1

I have the following 2 tables (there are more fields in the real tables):

create table publisher(id serial not null primary key,
name text not null);

create table product(id serial not null primary key,
name text not null,
publisherRef int not null references publisher(id));

Sample data:

insert into publisher (id,name) values (1,'pub1'),(2,'pub2'),(3,'pub3');
insert into product (name,publisherRef) values('p1',1),('p2',2),('p3',2),('p4',2),('p5',3),('p6',3);

And I would like the query to return:

name, numProducts
pub2, 3
pub3, 2
pub1, 1

A product is published by a publisher. Now I need a list of name, id of all publishers which have at least one product, ordered by the total number of products each publisher has.

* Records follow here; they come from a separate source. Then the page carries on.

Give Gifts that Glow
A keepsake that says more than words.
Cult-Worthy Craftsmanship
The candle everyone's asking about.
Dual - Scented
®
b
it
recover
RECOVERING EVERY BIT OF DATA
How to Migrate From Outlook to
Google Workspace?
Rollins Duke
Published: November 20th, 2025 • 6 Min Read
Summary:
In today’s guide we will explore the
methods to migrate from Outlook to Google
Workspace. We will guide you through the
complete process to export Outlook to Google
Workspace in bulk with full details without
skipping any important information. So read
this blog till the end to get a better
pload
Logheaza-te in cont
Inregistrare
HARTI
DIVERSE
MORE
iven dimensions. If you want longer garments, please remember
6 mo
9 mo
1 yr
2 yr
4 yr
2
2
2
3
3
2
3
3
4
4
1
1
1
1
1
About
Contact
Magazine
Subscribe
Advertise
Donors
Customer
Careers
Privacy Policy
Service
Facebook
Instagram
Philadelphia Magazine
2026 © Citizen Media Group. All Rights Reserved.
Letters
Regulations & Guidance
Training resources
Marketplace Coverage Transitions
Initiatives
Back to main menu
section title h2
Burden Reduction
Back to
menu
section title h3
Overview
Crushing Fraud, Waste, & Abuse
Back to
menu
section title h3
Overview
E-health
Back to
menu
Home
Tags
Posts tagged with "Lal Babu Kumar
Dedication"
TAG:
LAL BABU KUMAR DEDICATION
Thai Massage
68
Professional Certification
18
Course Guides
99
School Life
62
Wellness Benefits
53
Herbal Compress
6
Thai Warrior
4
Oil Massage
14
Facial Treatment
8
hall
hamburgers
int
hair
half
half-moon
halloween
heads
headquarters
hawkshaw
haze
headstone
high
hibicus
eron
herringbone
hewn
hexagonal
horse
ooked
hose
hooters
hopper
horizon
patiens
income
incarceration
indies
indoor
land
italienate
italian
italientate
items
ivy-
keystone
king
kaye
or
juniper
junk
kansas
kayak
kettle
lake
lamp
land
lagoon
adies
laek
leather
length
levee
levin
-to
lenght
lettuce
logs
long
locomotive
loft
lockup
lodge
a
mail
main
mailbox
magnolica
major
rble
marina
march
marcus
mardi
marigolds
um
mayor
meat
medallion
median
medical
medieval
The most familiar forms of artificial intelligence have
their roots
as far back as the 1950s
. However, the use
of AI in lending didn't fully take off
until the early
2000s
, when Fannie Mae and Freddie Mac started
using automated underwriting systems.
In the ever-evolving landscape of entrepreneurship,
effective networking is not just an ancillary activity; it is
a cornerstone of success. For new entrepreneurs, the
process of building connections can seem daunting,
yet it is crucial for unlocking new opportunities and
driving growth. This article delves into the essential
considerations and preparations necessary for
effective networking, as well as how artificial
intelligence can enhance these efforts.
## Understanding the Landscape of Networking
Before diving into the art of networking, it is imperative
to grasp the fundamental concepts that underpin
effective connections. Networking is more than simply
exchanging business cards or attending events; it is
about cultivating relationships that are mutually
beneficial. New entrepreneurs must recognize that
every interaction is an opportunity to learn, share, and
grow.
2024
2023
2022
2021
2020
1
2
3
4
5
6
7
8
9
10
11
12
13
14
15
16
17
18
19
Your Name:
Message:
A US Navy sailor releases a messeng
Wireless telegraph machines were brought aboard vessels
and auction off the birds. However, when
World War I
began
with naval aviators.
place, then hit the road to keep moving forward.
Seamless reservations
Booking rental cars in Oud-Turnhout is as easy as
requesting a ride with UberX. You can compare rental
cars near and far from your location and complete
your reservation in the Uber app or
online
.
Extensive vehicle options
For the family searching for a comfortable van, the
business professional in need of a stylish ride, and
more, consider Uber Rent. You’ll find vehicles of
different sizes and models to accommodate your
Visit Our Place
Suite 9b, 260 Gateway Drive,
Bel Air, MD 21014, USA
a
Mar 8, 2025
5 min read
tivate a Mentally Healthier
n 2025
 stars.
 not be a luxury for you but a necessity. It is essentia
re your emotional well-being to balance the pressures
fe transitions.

I can get the id of the publishers ordered by number of products with:

select publisherRef AS id, count(*)
from product
order by count(*) desc;

But I also need the name of each publisher in the result. I thought I could use a subquery like:

select *
from publisher
where id in (
   select publisherRef
   from product
   order by count(*) desc)

But the order of rows in the subquery is lost in the outer SELECT.

Is there any way to do this with a single sql query?

MTilsted
  • 5,425
  • 9
  • 44
  • 76

1 Answers1

2
SELECT pub.name, pro.num_products
FROM  (
   SELECT publisherref AS id, count(*) AS num_products
   FROM   product
   GROUP  BY 1
   ) pro
JOIN   publisher pub USING (id)
ORDER  BY 2 DESC;

db<>fiddle here

Or (since the title mentions "all data") return all columns of the publisher with pub.*. After products have been aggregated in the subquery, you are free to list anything in the outer SELECT.

This only lists publisher which

have at least one product

And the result is ordered by

the total number of products each publisher has

It's typically faster to aggregate the "n"-table before joining to the "1"-table. Then use an [INNER] JOIN (not a LEFT JOIN) to exclude publishers without products.

Note that the order of rows in an IN expression (or items in the given list - there are two syntax variants) is insignificant.

The column alias in publisherref AS id is totally optional to use the simpler USING clause for identical column names in the following join condition.

Aside: avoid CaMeL-case names in Postgres. Use unquoted, legal, lowercase names exclusively to make your life easier.

Erwin Brandstetter
  • 605,456
  • 145
  • 1,078
  • 1,228